Love and Faith, You can't see it but, you can feel it's there.
Week #3
There is always something to ponder from day to day. After reading the first two chapters of The Sacred Art of Dying, How world religions understand death by Kenneth Kramer, it makes you look at your life and wonder if you lived life to the fullest. When it's time to be judged will you be able to walk through those pearly gates?
It seems that by the time you figure out what life is all about it will have passed you by. Everyone knows about karma, what goes around comes around, but does karma always have to be a bitch? If we try to live and treat others as we would want to be treated maybe then there could be some sort of "peace" and karma would be sought out rather than fearing what it just might throw at you. Let's face it when you see something that isn't so nice happen to someone who "deserves" it we give that crooked smile and think, yup ain't karma a bitch.
When you are young life feels like it will go on forever. As you get older and in some cases, wiser, you realize it feels like just yesterday you were in high school hanging out at the mall on a Saturday night with your friends. Let's not forget we knew everything, after all we were 18 years old. Your parents only did things to ruin your life, that's what you think until the day you become a parent and all that changes.
I would often hear simple advise such as, make good choices. I didn't realize that the "choices" that were being spoken of was more than what to have for lunch, should I get the blue one or the red one. You find yourself, or at least I do, saying if I had only listened to my mother. That is a lesson that you realize all to late in life. I became pregnant at 16 years old and gave birth to a beautiful daughter in 1987. I thought her dad would be around forever. My mom on the other hand knew better, advising me to give her my last name and not his. I was mature and stated, no matter what happens he will always be her dad. I never thought he would leave us.
I am a firm believer that everything happens for a reason and him leaving was no exception. God never gives us more than we can handle. At 17 years old I felt like life was over, I couldn't do this alone. Family is a powerful thing and they helped me through it.
Two years later my life took a huge turn for the better, I was 19 years old, and met the boy who would later become my husband. Every day since has only gotten better. I learned a great deal about love from his family, especially his grandparents who treated me like one of the family from the first time I met them.
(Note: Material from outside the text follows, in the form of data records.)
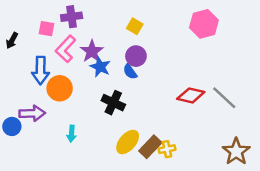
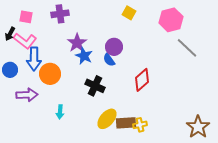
yellow square: (135, 26) -> (129, 13), moved
pink square: (46, 29) -> (26, 17), moved
pink L-shape: (66, 49) -> (25, 41), moved, turned -95
red diamond: (191, 95) -> (142, 80), moved, turned -55
gray line: (224, 98) -> (187, 48), moved
blue circle: (12, 126) -> (10, 70), moved
brown rectangle: (150, 147) -> (126, 123), turned 42

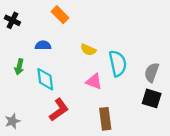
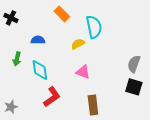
orange rectangle: (60, 15) -> (62, 14), moved
yellow semicircle: (88, 50) -> (78, 44), turned 128
cyan semicircle: (118, 63) -> (94, 27), moved

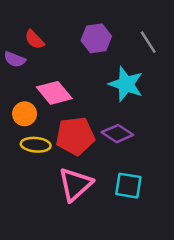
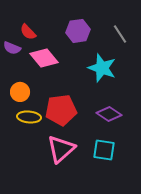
pink diamond: (54, 93) -> (44, 58), moved
purple diamond: (117, 134) -> (109, 114), moved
I thought they would be around forever, ignorance is such a wonderful thing.
I often talked to Grandma about things that matter, she had such strong spiritual faith. She spoke of her death like it was part of everyday life and I'm not going to lie it was a little, no a lot, unsettling to me. I would tell her not to talk like that. She would often try to give me a necklace that she wore everyday, she wanted me to have it. I told her I would't take it until the time came that she no longer was wearing it.
She was so amazing and taught me about planning for a future. Retirement, if planned for would be such a wonderful time. Pray for your health and enjoy everyday. She would talk to me about how lucky she felt to have me in her life. She would say things like, I know that I can truly count on you and my first born grandson to take care of me when I need it. She involved us (me and my husband) in the preparation of her will and her living will letting us know what her wishes were.
I'll never forget the day she passed away and went to a better place. We went downstairs to her apartment to find all the official documentation for her "afterlife" arrangements. She wrote a letter to my husband letting him know her final wishes. We cried that day and many days later. Looking back I think of her funeral as the easiest hardest thing we ever had to do because she spelt it all out for us. She listed songs she wanted played and who the pallbearers would be. We laugh now thinking that it was just like Grandma to always be in control. She always made us smile, even when she was no longer physically with us.
Live today and everyday like its your last, without regrets. If you do that, when the time comes for your completed journey on this earth it may surprise how much easier it will be to accept it. The fear of death is not what scares me, it's the thought of suffering.